In the “Enhancing Humility” chapter Bess posits an interesting cultural generalization:
Reform works better than revolution. Strategies of slow, incremental change have succeeded far better at achieving the aims of historical actors than strategies of sudden, drastic change. ... it leaps out at me from the mass of historical events with such intuitive force that I feel compelled to take it seriously. I bring it up here because it has major implications for how our society chooses to pursue the bioenhancement enterprise over the coming century.

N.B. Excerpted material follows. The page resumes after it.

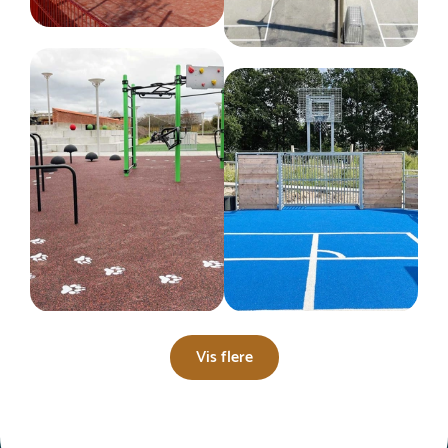
Vis flere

I would love to just stick in the next page or so here, where he contrasts the French revolution ending up in “the iron rule of Napoleon”, the Marxist revolution ending up as “a bizarre Orwellian nightmare under Stalin”, and the Maoist revolution ending up “in the famine of 1958-1962 and vicious factional strife of the Cultural Revolution”, with the slow achievement of Women's rights “over a dozen generations”, the growth of rights and power in Western democracies (with working conditions starkly in contrast to those detailed in the works of Charles Dickens), and the evolving status of Black rights over the past century, but that would be way too long. However, he goes on to say:
... Gradual reform, in short is not just morally superior because of its generally nonviolent character; it is also more effective in the long run, engendering forms of enduring change that penetrate deeply into the fabric of society, altering hearts and minds as well as institutions.
      When it comes to the pursuit of the enhancement enterprise, therefore, our society would do well to take the comparative history of reform and revolution into account. We should choose the long, slow, plodding road rather than the shining superhighway of radical change. Technological innovation may indeed be accelerating, but we should not allow it to transform our lives more rapidly than our social, cultural, and moral frameworks can absorb. If we permit enhancement technologies to advance too quickly, the resultant stresses could end up massively destabilizing our civilization, perhaps even tearing it apart.
Our Grandchildren Redesigned has only been out for a month at this writing, so should be available in bookstores that have futurist stock. The online big boys, of course, have it at a substantial discount (currently 36% off of cover), but oddly, quite reasonable new copies are in the new/used channel, that even with shipping come in at about a 60% discount. Frankly, this book was quite the firehose of information, but if you're into the things under discussion in it, I'm sure it will be quite a gripping read … it's certainly one of those topics that is not going away, and having read this will put you in a place of at least not being categorically surprised when these strange new worlds start manifesting around you!